So the girls leave their L.A. mansion on this episode of The Bachelor and hit the road in RVs for a road trip up the Pacific Coast Highway. Yee-haw! First of all, Gia gets the one-on-one date. They play spin the bottle in a vineyard and I’m left thinking, What’s going on? Then bachelor Jake attempts to make a fire (next time, let me show you how “man”) and they roast hot dogs and toast marshmallows. Then there’s a group date — they go do outdoorsy stuff cuz Jake wants a girl “who can get dirty.” And then they go to the Madonna Inn in San Luis Obispo. (Real life couples from Los Angeles actually go up here to stay in the quirky themed rooms.)
Then it’s time for the two-on-one date. During the date, the blond girl Kathryn looks like she would rather be donating blood. Or looking at socks. But she gets a little one-on-one time with him finally: and she attacks him. Nice move. Men LOVE it when you verbally assault them and whine. And guess who gets sent home? Her! And the other one (token mom). That’s right, Jake did not follow the rules of the show again and sent both his dates home.

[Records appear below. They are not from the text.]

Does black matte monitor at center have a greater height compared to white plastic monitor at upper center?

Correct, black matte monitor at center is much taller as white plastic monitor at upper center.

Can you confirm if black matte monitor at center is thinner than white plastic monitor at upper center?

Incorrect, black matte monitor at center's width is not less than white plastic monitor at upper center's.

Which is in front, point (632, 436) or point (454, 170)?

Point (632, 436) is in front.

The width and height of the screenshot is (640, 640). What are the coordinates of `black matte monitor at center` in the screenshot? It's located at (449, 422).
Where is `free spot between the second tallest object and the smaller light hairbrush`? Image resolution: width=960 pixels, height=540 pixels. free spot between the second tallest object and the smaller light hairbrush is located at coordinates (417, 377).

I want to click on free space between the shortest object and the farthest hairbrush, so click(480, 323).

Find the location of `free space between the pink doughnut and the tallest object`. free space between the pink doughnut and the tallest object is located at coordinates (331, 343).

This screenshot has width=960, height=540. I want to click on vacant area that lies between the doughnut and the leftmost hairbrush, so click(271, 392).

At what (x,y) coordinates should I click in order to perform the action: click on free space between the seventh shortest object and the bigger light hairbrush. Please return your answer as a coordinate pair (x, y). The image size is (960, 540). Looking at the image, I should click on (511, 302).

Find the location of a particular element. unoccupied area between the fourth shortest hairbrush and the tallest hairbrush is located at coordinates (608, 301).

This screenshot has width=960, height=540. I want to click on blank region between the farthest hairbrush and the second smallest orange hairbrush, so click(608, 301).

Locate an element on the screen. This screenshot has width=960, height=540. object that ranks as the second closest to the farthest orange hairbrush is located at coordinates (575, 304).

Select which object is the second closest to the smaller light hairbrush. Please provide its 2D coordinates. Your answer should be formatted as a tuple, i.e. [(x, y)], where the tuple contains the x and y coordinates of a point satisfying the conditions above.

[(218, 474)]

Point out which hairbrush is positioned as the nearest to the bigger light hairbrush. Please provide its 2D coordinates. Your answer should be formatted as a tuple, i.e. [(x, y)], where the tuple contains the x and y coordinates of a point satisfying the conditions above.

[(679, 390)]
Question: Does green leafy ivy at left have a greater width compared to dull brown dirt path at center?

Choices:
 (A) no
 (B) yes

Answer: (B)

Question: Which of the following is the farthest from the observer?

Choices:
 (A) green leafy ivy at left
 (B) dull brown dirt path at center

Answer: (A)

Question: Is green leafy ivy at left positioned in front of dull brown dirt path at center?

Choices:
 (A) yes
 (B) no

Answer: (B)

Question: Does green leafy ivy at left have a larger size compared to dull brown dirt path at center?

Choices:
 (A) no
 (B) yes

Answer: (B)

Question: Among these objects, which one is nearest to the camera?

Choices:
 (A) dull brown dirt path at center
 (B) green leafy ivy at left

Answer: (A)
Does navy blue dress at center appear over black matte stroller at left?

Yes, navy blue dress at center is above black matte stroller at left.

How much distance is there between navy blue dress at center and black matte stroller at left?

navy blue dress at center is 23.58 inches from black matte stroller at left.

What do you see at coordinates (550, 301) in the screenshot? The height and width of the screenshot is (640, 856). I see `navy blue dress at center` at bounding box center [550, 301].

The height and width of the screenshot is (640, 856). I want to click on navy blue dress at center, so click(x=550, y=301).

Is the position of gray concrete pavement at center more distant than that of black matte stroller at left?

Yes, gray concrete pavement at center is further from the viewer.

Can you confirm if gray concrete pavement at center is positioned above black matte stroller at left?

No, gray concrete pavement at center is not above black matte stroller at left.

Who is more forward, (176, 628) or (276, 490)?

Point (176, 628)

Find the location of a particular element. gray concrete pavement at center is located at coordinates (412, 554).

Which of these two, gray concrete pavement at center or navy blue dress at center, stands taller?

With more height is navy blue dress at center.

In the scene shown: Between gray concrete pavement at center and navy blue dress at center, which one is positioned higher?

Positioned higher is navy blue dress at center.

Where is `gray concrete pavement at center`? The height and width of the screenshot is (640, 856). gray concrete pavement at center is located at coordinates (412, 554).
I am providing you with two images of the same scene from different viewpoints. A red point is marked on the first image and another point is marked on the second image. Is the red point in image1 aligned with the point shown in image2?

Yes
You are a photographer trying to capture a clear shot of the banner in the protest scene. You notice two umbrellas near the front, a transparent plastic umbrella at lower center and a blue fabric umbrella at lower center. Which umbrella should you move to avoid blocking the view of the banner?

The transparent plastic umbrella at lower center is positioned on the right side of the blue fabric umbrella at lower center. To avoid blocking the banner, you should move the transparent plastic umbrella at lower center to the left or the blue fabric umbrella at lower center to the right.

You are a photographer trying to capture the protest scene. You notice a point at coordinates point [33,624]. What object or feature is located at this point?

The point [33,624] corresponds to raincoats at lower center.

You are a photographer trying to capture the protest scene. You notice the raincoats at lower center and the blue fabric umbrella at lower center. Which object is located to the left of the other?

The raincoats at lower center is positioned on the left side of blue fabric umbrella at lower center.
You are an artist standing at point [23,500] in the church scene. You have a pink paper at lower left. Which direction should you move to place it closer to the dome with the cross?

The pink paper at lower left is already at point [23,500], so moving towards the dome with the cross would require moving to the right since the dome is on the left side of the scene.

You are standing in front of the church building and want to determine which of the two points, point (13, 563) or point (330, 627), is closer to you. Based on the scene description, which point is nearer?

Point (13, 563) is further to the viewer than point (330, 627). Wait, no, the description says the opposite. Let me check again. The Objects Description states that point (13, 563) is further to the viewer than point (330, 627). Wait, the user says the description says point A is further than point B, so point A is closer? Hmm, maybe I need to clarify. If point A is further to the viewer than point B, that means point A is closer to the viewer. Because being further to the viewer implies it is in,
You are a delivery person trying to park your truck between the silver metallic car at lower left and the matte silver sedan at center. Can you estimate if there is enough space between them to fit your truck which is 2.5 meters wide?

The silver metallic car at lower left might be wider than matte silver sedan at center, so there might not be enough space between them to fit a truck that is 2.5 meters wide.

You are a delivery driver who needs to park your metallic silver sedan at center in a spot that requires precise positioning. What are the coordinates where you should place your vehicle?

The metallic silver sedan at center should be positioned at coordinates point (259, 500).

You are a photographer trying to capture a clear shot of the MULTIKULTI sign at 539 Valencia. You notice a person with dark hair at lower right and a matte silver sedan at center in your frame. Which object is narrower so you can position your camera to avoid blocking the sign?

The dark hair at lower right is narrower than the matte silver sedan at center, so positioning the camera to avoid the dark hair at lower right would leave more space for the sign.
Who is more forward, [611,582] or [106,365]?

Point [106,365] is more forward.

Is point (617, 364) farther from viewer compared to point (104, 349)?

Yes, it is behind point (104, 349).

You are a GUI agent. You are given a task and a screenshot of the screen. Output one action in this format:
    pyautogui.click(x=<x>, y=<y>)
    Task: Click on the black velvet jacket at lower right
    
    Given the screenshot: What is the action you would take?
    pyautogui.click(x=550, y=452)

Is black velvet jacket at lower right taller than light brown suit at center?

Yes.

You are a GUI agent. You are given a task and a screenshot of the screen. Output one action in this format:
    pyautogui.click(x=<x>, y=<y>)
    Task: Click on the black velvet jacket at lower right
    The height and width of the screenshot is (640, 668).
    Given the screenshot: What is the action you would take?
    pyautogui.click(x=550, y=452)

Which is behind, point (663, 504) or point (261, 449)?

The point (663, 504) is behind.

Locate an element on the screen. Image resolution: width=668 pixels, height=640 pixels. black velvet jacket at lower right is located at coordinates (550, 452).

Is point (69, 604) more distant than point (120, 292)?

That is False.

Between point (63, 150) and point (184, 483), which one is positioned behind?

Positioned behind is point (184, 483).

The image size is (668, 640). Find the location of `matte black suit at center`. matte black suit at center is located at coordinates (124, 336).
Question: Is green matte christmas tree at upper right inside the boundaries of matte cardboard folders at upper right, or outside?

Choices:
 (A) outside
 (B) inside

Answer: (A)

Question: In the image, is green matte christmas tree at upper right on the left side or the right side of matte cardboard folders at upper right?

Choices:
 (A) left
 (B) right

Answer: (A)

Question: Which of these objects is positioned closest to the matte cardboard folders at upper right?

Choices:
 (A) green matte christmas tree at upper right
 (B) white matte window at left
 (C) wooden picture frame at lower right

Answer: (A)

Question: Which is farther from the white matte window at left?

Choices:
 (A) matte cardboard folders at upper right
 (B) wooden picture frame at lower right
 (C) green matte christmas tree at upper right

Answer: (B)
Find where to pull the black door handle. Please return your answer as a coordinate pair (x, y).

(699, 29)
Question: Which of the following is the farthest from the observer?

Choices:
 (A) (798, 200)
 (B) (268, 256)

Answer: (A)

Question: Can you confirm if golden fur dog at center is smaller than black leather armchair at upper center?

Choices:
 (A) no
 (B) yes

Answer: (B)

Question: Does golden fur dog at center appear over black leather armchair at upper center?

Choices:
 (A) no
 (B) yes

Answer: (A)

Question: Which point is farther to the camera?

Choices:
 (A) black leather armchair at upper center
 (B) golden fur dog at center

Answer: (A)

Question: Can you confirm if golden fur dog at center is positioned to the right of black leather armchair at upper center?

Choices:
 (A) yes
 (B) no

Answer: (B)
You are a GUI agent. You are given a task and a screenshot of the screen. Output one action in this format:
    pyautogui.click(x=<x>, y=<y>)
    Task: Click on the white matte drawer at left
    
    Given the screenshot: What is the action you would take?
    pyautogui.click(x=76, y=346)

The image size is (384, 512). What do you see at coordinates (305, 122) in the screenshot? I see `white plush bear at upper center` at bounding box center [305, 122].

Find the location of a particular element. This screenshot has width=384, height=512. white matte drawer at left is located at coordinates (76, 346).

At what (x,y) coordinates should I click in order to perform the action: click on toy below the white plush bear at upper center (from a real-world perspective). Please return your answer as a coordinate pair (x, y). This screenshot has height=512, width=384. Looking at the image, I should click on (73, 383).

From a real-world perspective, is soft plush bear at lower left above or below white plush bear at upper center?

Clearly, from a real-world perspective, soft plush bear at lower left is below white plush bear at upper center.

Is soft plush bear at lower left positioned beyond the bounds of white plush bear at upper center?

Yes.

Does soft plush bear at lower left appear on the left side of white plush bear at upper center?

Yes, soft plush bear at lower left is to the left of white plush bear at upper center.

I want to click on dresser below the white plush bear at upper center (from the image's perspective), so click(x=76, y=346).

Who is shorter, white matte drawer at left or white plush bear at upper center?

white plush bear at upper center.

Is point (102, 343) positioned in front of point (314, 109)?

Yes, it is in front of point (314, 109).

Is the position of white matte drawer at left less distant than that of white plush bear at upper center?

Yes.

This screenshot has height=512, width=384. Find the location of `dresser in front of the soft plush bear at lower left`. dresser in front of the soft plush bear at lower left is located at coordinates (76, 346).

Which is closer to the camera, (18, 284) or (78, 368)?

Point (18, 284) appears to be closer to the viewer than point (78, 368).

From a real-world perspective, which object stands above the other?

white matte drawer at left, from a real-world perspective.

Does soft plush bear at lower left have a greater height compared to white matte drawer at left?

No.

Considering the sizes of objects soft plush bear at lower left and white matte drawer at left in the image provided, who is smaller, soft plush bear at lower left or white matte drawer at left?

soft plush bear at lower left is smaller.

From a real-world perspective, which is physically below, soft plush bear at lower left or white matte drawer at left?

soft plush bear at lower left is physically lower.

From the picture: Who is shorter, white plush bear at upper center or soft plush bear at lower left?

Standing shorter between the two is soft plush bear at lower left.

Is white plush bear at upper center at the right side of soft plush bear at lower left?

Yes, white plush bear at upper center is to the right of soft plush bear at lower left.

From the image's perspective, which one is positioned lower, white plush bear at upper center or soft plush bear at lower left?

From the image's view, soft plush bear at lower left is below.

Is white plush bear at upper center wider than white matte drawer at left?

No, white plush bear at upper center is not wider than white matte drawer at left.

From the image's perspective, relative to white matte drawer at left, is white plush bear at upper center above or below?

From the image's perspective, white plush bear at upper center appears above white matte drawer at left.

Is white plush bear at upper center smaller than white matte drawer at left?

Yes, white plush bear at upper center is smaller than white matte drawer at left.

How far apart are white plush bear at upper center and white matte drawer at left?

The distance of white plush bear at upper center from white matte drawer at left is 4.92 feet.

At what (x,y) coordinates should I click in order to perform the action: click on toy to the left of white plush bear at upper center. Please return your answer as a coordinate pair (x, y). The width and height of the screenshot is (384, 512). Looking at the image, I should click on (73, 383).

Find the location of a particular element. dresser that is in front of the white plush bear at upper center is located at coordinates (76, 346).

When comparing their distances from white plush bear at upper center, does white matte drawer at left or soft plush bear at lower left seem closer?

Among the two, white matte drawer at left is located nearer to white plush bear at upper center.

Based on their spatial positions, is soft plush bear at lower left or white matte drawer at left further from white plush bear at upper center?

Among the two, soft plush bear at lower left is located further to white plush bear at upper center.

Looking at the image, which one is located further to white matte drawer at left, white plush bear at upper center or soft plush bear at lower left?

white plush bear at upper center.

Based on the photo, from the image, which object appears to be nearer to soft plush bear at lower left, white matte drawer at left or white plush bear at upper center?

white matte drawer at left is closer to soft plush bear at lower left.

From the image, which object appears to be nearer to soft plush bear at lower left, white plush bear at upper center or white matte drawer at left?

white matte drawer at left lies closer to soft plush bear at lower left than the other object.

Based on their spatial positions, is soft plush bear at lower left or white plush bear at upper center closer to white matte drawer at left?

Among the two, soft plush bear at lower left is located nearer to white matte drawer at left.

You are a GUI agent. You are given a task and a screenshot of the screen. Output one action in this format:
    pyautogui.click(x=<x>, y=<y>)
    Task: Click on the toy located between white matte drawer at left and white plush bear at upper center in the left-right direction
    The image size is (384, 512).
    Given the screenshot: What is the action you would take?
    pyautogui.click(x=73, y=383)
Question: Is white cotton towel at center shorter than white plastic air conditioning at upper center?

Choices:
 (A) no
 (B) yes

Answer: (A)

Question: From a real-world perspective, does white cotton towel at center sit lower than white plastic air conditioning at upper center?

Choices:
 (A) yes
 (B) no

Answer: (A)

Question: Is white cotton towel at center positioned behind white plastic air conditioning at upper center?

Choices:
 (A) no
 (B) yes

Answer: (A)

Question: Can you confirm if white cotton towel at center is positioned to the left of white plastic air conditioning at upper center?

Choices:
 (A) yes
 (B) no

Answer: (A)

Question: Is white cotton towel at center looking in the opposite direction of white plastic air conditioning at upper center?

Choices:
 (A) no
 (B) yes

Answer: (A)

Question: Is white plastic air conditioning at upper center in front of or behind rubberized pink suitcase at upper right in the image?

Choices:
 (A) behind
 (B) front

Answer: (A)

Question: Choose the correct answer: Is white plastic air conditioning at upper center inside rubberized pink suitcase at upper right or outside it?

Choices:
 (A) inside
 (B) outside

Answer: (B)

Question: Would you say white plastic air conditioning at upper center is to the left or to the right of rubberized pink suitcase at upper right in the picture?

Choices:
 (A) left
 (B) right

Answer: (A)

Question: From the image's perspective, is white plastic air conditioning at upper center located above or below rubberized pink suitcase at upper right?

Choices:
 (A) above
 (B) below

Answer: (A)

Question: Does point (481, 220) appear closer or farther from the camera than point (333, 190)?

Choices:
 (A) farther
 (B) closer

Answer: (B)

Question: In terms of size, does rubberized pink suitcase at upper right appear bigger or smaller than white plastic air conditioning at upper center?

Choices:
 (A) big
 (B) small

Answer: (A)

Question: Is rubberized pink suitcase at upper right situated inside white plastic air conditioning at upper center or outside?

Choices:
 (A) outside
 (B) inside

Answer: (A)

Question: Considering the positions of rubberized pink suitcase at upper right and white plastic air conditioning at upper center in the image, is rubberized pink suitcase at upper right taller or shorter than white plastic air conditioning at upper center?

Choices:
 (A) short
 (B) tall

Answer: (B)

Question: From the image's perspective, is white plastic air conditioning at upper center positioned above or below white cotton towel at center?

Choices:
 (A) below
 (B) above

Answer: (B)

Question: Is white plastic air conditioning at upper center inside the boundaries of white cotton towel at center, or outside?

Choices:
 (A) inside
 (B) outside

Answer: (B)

Cocktail party/rose ceremony time! He gives Alli a rose and then Corrie. And then, dramatic pause (he looks ill. Is he gonna puke?)…and pause…and a producer lady says dude, WTF are you doing? So she takes him to Chris Harrison and Jake asks, “Do I have to give out two more roses?” Buddy, that’s the point of the show — it’s not four episodes! It’s a season — you are screwing ABC and its advertisers! But Chris lets Jake only hand out one more — it goes to…anxious looks on the girls’ faces…Vienna. Alli’s face is AWESOME–such hatred in those pretty little eyes. And then there were five.